Seriously, people. This is the second time in the last four years that Griffin has blown out his right knee and this injury includes an LCL tear, which is arguably worse than Peterson’s additional MCL tear. It’s not the same thing. Cyborg or not, this isn’t going to be another miraculous restoration.
Despite swirling reports that throw out recovery times of 6, 8 and 12 months, my gut tells me that Griffin’s earliest return would be the second half of the 2013 season. Bear in mind though, I’m the farthest thing from a doctor.
I don’t want any rush on his return and no contact for his entire rehab.

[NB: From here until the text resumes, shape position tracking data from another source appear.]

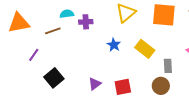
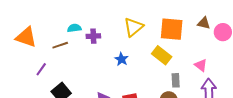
orange triangle: (19, 23) -> (26, 37), turned 30
yellow rectangle: (145, 49) -> (162, 55), moved

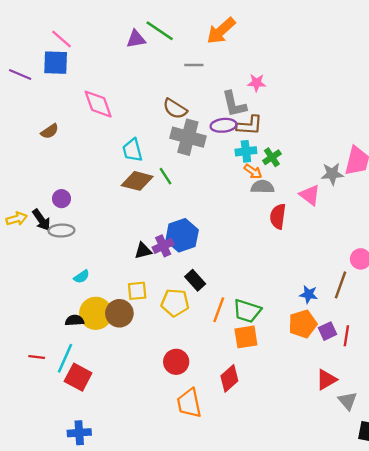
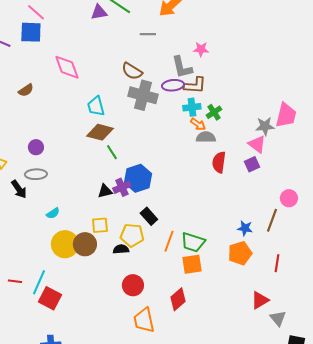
green line: (166, 176) -> (112, 152), moved
pink triangle: (310, 195) -> (257, 144), moved
black arrow: (41, 220) -> (19, 189), moved
black semicircle: (74, 320) -> (121, 249), moved
purple square: (327, 331) -> (252, 164), moved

And for anyone that even looks at Griffin’s right knee with anything less than a smile, I’d like them to be dragged into a back alley and shot in the feet.
Then, once Griffin returns, I’d like to see Shanahan manipulate the offense a bit. I understand that Griffin was injured on non-option and non-running plays ( scrambles are passing plays first ), but I think this injury could give the coaches a kick in the rear in terms of providing a gifted passer with more looks from a traditional pocket. Upgrade the offensive line in a couple spots, add some speed in the short game and allow Griffin to carve up the opposition.